The main differences in the Northern Royal is it is slightly smaller than the Southern and has an all black upper wing, where the Southern shows a significant amount of white




The nasal passages that attach to the upper bill are called naricorns, the nostrils on the albatross are on the sides of the bill. The bills of the albatrosses are also unique in that they are split into between seven and nine horny plates.




It allowed us to drift close, although always kept an eye on us.


Another albatross came close this time another Mollymawk, Salvin's Albatross with the all grey head.


Closer in a Shy Albatross with the white cap.


It didn't stay around like the Royal.


W set off again, not to far away from the mainland, but soon slowed again, this time for something special, Orca.  The towering dorsal fin of the male Orca


Females and young Orca.



The male once again.


The male alongside a female, with a youngster alongside the female.



They were quite happy to cruise alongside us and may have been sleeping as they frequently broke the water to breath.  A female with the youngster.


And a good profile of either a female or adolescent.


As we left the Orca, the view back along the mainland and the mountain range looked a lot different.


We left the area and headed out into the deeper water, in search of Sperm Whale.  Males are found in the area at this time of year while the female tend to stay further north in the warmer water.  We came across a large bull swimming along on the surface.


The Sperm Whale is the largest toothed predator, and here they dive into the depths to feed on squid.  The ocean here being around a 1000 metres deep.  They spend time at the surface, reoxygenating before diving once again.


The Sperm Whale has only one nostril and their spout is distinctive being an angled spray of water.



In the rough sea, the water rolled off the huge body that took on the appearance of a submarine.


The small, distinctive dorsal fin and the ripples along the sides of the body.



Then after the whale had spent time on the surface breathing, the body arched signalling the moment a lot of those on the boat were waiting for.


It was time for the great whale to dive and the tail was raised, with water dripping off the huge fluke.





And the Sperm Whale slipped away into the deep.



Here is a map of the route we took out into the deep water.


From the deep water we headed towards the mainland and close to the shore where we came across several, much smaller ceteceans, the Hector's Dolphin.  Hector's dolphin is the only cetacean endemic to New Zealand and comprises two subspecies: C. h. hectori, the more numerous subspecies, also referred to as South Island Hector's dolphin.

Hector's dolphin is the smallest dolphin species. Mature adults have a total length of 1.2–1.6 m  The species is sexually dimorphic, with females being about 5–7% longer than males.

The body shape is stocky, with no discernible beak. The most distinctive feature is the rounded dorsal fin, with a convex trailing edge and undercut rear margin.

There was also a surprise, a small dolphin with them was a newly born baby.



And some lovely video footage of Mum and Baby swimming around the boat.


Another surprise, in amongst them a Little Blue Penguin.

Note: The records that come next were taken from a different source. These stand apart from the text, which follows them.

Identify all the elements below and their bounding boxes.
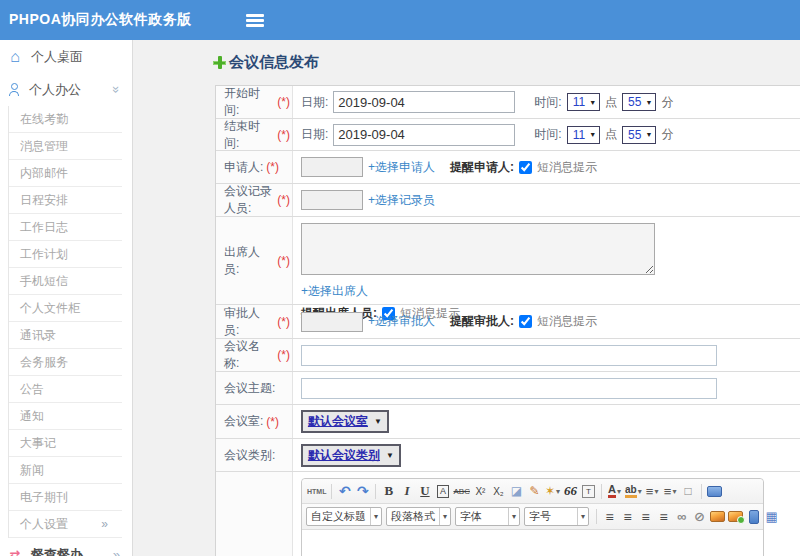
insert-image-icon bbox=[728, 511, 743, 522]
superscript-button[interactable]: X² bbox=[472, 482, 489, 500]
ordered-list-button[interactable]: ≡ ▾ bbox=[644, 482, 661, 500]
main-content: 会议信息发布 开始时间: (*) 日期: 时间: 11 ▼ bbox=[133, 40, 800, 556]
sidebar-item-announcement[interactable]: 公告 bbox=[9, 376, 122, 403]
heading-select[interactable]: 自定义标题 ▾ bbox=[306, 507, 382, 526]
highlight-icon: ab bbox=[625, 484, 637, 498]
fullscreen-button[interactable] bbox=[706, 482, 723, 500]
sidebar-item-messages[interactable]: 消息管理 bbox=[9, 133, 122, 160]
sidebar-item-notice[interactable]: 通知 bbox=[9, 403, 122, 430]
meeting-topic-input[interactable] bbox=[301, 378, 717, 399]
meeting-form: 开始时间: (*) 日期: 时间: 11 ▼ 点 55 bbox=[215, 85, 800, 556]
approver-input[interactable] bbox=[301, 312, 363, 332]
char-border-button[interactable]: A bbox=[437, 485, 449, 498]
align-center-icon[interactable]: ≡ bbox=[619, 508, 636, 526]
hamburger-menu-icon[interactable] bbox=[246, 14, 264, 27]
undo-icon[interactable]: ↶ bbox=[336, 482, 353, 500]
required-marker: (*) bbox=[266, 415, 279, 429]
unordered-list-icon: ≡ bbox=[664, 484, 672, 499]
meeting-room-select[interactable]: 默认会议室 ▼ bbox=[301, 410, 389, 433]
form-row-meeting-category: 会议类别: 默认会议类别 ▼ bbox=[216, 439, 800, 472]
sidebar-item-desktop[interactable]: ⌂ 个人桌面 bbox=[0, 40, 132, 73]
format-brush-icon[interactable]: ✎ bbox=[526, 482, 543, 500]
bold-button[interactable]: B bbox=[380, 482, 397, 500]
end-date-input[interactable] bbox=[333, 124, 515, 146]
font-size-select[interactable]: 字号 ▾ bbox=[524, 507, 589, 526]
remind-applicant-label: 提醒申请人: bbox=[450, 159, 514, 176]
required-marker: (*) bbox=[277, 193, 290, 207]
sidebar-item-settings[interactable]: 个人设置 » bbox=[9, 511, 122, 538]
link-icon[interactable]: ∞ bbox=[673, 508, 690, 526]
subscript-button[interactable]: X₂ bbox=[490, 482, 507, 500]
sidebar-item-schedule[interactable]: 日程安排 bbox=[9, 187, 122, 214]
strikethrough-button[interactable]: ABC bbox=[452, 482, 470, 500]
sidebar-item-sms[interactable]: 手机短信 bbox=[9, 268, 122, 295]
field-label: 申请人: bbox=[224, 159, 263, 176]
field-label: 会议名称: bbox=[224, 338, 274, 372]
sidebar-item-events[interactable]: 大事记 bbox=[9, 430, 122, 457]
caret-down-icon: ▼ bbox=[589, 99, 596, 106]
start-date-input[interactable] bbox=[333, 91, 515, 113]
end-minute-select[interactable]: 55 ▼ bbox=[622, 126, 656, 144]
start-minute-select[interactable]: 55 ▼ bbox=[622, 93, 656, 111]
sidebar-item-supervise[interactable]: ⇄ 督查督办 » bbox=[0, 538, 132, 556]
paragraph-format-select[interactable]: 段落格式 ▾ bbox=[386, 507, 451, 526]
recorder-input[interactable] bbox=[301, 190, 363, 210]
sidebar-item-work-log[interactable]: 工作日志 bbox=[9, 214, 122, 241]
auto-typeset-button[interactable]: ✶ ▾ bbox=[544, 482, 561, 500]
eraser-icon[interactable]: ◪ bbox=[508, 482, 525, 500]
form-row-attendees: 出席人员: (*) +选择出席人 提醒出席人员: 短消息提示 bbox=[216, 217, 800, 305]
font-family-select[interactable]: 字体 ▾ bbox=[455, 507, 520, 526]
sidebar-item-news[interactable]: 新闻 bbox=[9, 457, 122, 484]
sidebar-item-contacts[interactable]: 通讯录 bbox=[9, 322, 122, 349]
caret-small-icon: ▾ bbox=[556, 487, 560, 496]
end-hour-select[interactable]: 11 ▼ bbox=[567, 126, 600, 144]
select-applicant-link[interactable]: +选择申请人 bbox=[368, 159, 435, 176]
editor-toolbar-row1: HTML ↶ ↷ B I U A ABC X² bbox=[302, 479, 763, 504]
sidebar-item-attendance[interactable]: 在线考勤 bbox=[9, 106, 122, 133]
required-marker: (*) bbox=[266, 160, 279, 174]
align-left-icon[interactable]: ≡ bbox=[601, 508, 618, 526]
sidebar-item-e-journal[interactable]: 电子期刊 bbox=[9, 484, 122, 511]
new-page-icon[interactable]: □ bbox=[680, 482, 697, 500]
sidebar-item-office[interactable]: 个人办公 » bbox=[0, 73, 132, 106]
sidebar-item-internal-mail[interactable]: 内部邮件 bbox=[9, 160, 122, 187]
field-label: 结束时间: bbox=[224, 118, 274, 152]
html-source-button[interactable]: HTML bbox=[306, 482, 327, 500]
caret-small-icon: ▾ bbox=[654, 487, 658, 496]
unordered-list-button[interactable]: ≡ ▾ bbox=[662, 482, 679, 500]
image-button[interactable] bbox=[709, 508, 726, 526]
select-approver-link[interactable]: +选择审批人 bbox=[368, 313, 435, 330]
align-right-icon[interactable]: ≡ bbox=[637, 508, 654, 526]
meeting-name-input[interactable] bbox=[301, 345, 717, 366]
insert-image-button[interactable] bbox=[727, 508, 744, 526]
font-color-button[interactable]: A ▾ bbox=[606, 482, 623, 500]
align-justify-icon[interactable]: ≡ bbox=[655, 508, 672, 526]
highlight-color-button[interactable]: ab ▾ bbox=[624, 482, 643, 500]
table-icon[interactable]: ▦ bbox=[763, 508, 780, 526]
select-recorder-link[interactable]: +选择记录员 bbox=[368, 192, 435, 209]
date-label: 日期: bbox=[301, 94, 328, 111]
editor-content-area[interactable] bbox=[302, 530, 763, 556]
paste-format-icon[interactable]: T bbox=[582, 485, 595, 498]
italic-button[interactable]: I bbox=[398, 482, 415, 500]
sidebar-item-file-cabinet[interactable]: 个人文件柜 bbox=[9, 295, 122, 322]
field-label: 会议主题: bbox=[224, 380, 275, 397]
blockquote-button[interactable]: 66 bbox=[562, 482, 579, 500]
applicant-input[interactable] bbox=[301, 157, 363, 177]
start-hour-select[interactable]: 11 ▼ bbox=[567, 93, 600, 111]
rich-text-editor: HTML ↶ ↷ B I U A ABC X² bbox=[301, 478, 764, 556]
approver-sms-checkbox[interactable] bbox=[519, 315, 532, 328]
sidebar-item-meeting-service[interactable]: 会务服务 bbox=[9, 349, 122, 376]
sidebar-item-work-plan[interactable]: 工作计划 bbox=[9, 241, 122, 268]
caret-small-icon: ▾ bbox=[370, 508, 381, 525]
underline-button[interactable]: U bbox=[416, 482, 433, 500]
select-attendees-link[interactable]: +选择出席人 bbox=[301, 283, 368, 300]
page-break-button[interactable] bbox=[745, 508, 762, 526]
meeting-category-select[interactable]: 默认会议类别 ▼ bbox=[301, 444, 401, 467]
unlink-icon[interactable]: ⊘ bbox=[691, 508, 708, 526]
redo-icon[interactable]: ↷ bbox=[354, 482, 371, 500]
applicant-sms-checkbox[interactable] bbox=[519, 161, 532, 174]
user-icon bbox=[8, 83, 20, 96]
attendees-textarea[interactable] bbox=[301, 223, 655, 275]
sidebar-submenu: 在线考勤 消息管理 内部邮件 日程安排 工作日志 工作计划 手机短信 个人文件柜… bbox=[8, 106, 132, 538]
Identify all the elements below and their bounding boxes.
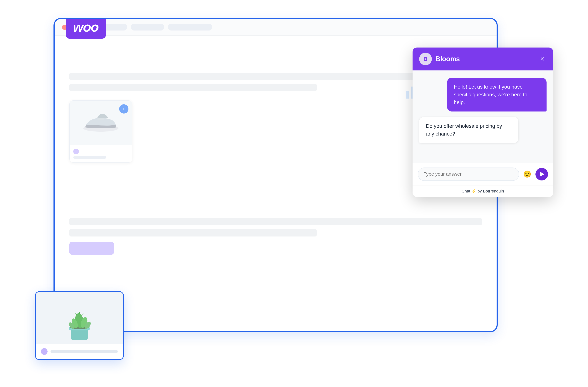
send-button[interactable] [535, 168, 548, 180]
chat-footer-suffix: by BotPenguin [478, 189, 504, 194]
message-bot-1: Hello! Let us know if you have specific … [419, 78, 546, 112]
chat-widget: B Blooms × Hello! Let us know if you hav… [413, 48, 553, 197]
message-user-1: Do you offer wholesale pricing by any ch… [419, 117, 546, 143]
chat-footer: Chat ⚡ by BotPenguin [413, 185, 553, 197]
svg-line-11 [75, 313, 77, 314]
popup-name-line [51, 350, 118, 353]
message-bubble-user-1: Do you offer wholesale pricing by any ch… [419, 117, 519, 143]
chat-input[interactable] [418, 168, 519, 181]
popup-image [36, 292, 123, 344]
message-bubble-bot-1: Hello! Let us know if you have specific … [447, 78, 546, 112]
chat-input-area: 🙂 [413, 163, 553, 185]
chat-avatar: B [419, 53, 432, 65]
chat-avatar-letter: B [423, 56, 428, 62]
chat-footer-text: Chat ⚡ by BotPenguin [462, 189, 504, 194]
product-popup [35, 291, 124, 360]
woo-badge: woo [66, 18, 106, 39]
emoji-button[interactable]: 🙂 [522, 169, 532, 179]
send-icon [540, 172, 545, 177]
plant-svg [59, 294, 100, 342]
chat-footer-bolt: ⚡ [471, 189, 476, 194]
chat-title: Blooms [436, 55, 535, 63]
scene: woo [35, 18, 553, 369]
chat-messages: Hello! Let us know if you have specific … [413, 70, 553, 163]
popup-info [36, 344, 123, 359]
svg-line-12 [82, 313, 84, 314]
chat-header: B Blooms × [413, 48, 553, 70]
woo-text: woo [73, 19, 99, 35]
chat-close-button[interactable]: × [538, 55, 546, 63]
popup-avatar-dot [41, 348, 48, 355]
chat-footer-link[interactable]: Chat [462, 189, 470, 194]
woo-logo: woo [66, 18, 106, 39]
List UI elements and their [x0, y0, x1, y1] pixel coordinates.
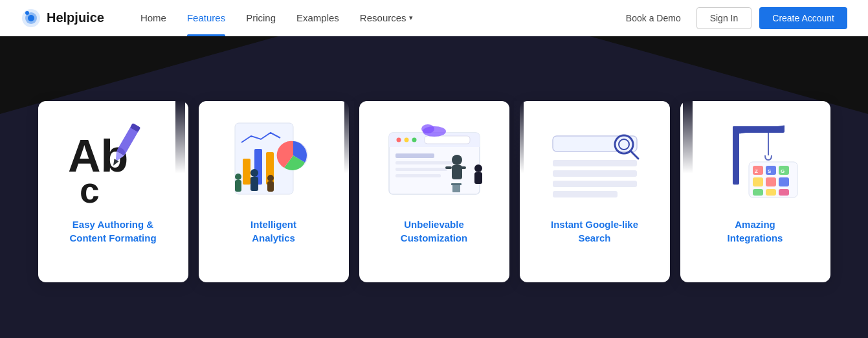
svg-rect-30 — [395, 168, 447, 171]
chevron-down-icon: ▾ — [409, 14, 413, 22]
svg-rect-46 — [553, 191, 618, 197]
authoring-title: Easy Authoring &Content Formating — [69, 218, 156, 245]
navbar: Helpjuice Home Features Pricing Examples… — [0, 0, 868, 36]
integrations-illustration: Z S G — [704, 117, 807, 207]
svg-point-25 — [404, 138, 408, 142]
svg-text:S: S — [768, 168, 772, 174]
svg-rect-38 — [452, 185, 460, 192]
svg-rect-43 — [553, 160, 637, 166]
feature-card-customization[interactable]: UnbelievableCustomization — [359, 101, 509, 282]
svg-rect-31 — [395, 174, 441, 177]
sign-in-button[interactable]: Sign In — [696, 7, 752, 29]
customization-illustration — [383, 117, 486, 207]
svg-rect-11 — [243, 159, 250, 185]
feature-card-integrations[interactable]: Z S G AmazingIntegrations — [680, 101, 830, 282]
svg-point-41 — [421, 124, 434, 133]
analytics-illustration — [222, 117, 326, 207]
svg-rect-20 — [267, 181, 274, 192]
book-demo-button[interactable]: Book a Demo — [618, 8, 689, 28]
svg-rect-44 — [553, 170, 637, 177]
authoring-illustration: Ab c — [61, 117, 165, 207]
svg-rect-34 — [445, 166, 452, 169]
svg-rect-29 — [395, 161, 454, 164]
svg-text:G: G — [781, 168, 785, 174]
logo[interactable]: Helpjuice — [21, 8, 104, 28]
svg-point-2 — [28, 15, 34, 21]
svg-point-26 — [412, 138, 416, 142]
svg-rect-61 — [753, 189, 763, 196]
nav-pricing[interactable]: Pricing — [236, 0, 286, 36]
nav-examples[interactable]: Examples — [286, 0, 350, 36]
logo-icon — [21, 8, 41, 28]
nav-links: Home Features Pricing Examples Resources… — [130, 0, 618, 36]
svg-point-19 — [267, 175, 274, 181]
feature-card-search[interactable]: Instant Google-likeSearch — [520, 101, 670, 282]
svg-rect-27 — [425, 136, 470, 144]
svg-point-15 — [235, 174, 241, 180]
svg-rect-39 — [451, 183, 462, 185]
svg-point-32 — [452, 155, 462, 165]
svg-rect-35 — [460, 166, 466, 169]
nav-home[interactable]: Home — [130, 0, 177, 36]
feature-cards-container: Ab c Easy Authoring &Content Formating — [27, 101, 842, 282]
svg-rect-16 — [235, 180, 241, 192]
svg-point-17 — [250, 169, 258, 177]
feature-card-analytics[interactable]: IntelligentAnalytics — [199, 101, 349, 282]
svg-text:Z: Z — [755, 168, 758, 174]
svg-text:c: c — [80, 170, 100, 204]
svg-rect-28 — [395, 153, 434, 158]
logo-text: Helpjuice — [47, 10, 104, 25]
nav-resources[interactable]: Resources ▾ — [350, 0, 423, 36]
hero-section: Ab c Easy Authoring &Content Formating — [0, 36, 868, 338]
nav-actions: Book a Demo Sign In Create Account — [618, 7, 847, 29]
search-illustration — [543, 117, 647, 207]
create-account-button[interactable]: Create Account — [759, 7, 847, 29]
svg-rect-50 — [733, 126, 739, 185]
analytics-title: IntelligentAnalytics — [250, 218, 296, 245]
svg-point-24 — [396, 138, 401, 142]
nav-features[interactable]: Features — [177, 0, 236, 36]
feature-card-authoring[interactable]: Ab c Easy Authoring &Content Formating — [38, 101, 188, 282]
svg-rect-59 — [766, 177, 776, 186]
svg-rect-60 — [779, 177, 789, 186]
svg-rect-37 — [474, 172, 482, 184]
svg-line-49 — [630, 151, 638, 159]
svg-rect-45 — [553, 181, 637, 187]
svg-point-3 — [25, 11, 29, 15]
integrations-title: AmazingIntegrations — [728, 218, 783, 245]
svg-rect-62 — [766, 189, 776, 196]
svg-rect-63 — [779, 189, 789, 196]
svg-point-36 — [474, 164, 482, 172]
svg-rect-18 — [250, 177, 258, 191]
search-title: Instant Google-likeSearch — [551, 218, 638, 245]
svg-rect-58 — [753, 177, 763, 186]
customization-title: UnbelievableCustomization — [401, 218, 467, 245]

The overall coloration appearance of the Hector's Dolphin is pale grey, but closer inspection reveals a complex and elegant combination of colours. The back and sides are predominantly light grey, while the dorsal fin, flippers, and flukes are black. The eyes are surrounded by a black mask, which extends forward to the tip of the rostrum and back to the base of the flipper. A subtly shaded, crescent-shaped black band crosses the head just behind the blowhole. The throat and belly are creamy white, separated by dark-grey bands meeting between the flippers. A white stripe extends from the belly onto each flank below the dorsal fin.


We left the dolphins and headed back to shore, quite a successful morning.  After a walk around the town streets we headed back to the boat.  We left at around 17:00 in overcast conditions, as we headed out into deeper water we were joined by the fourth albatross species of the day, this time the Southern Royal Albatross.



Showing the expanse of the white on the back of the albatross.



A really good day today and we were now going further south, another stop tomorrow that will hopefully be as rewarding as today.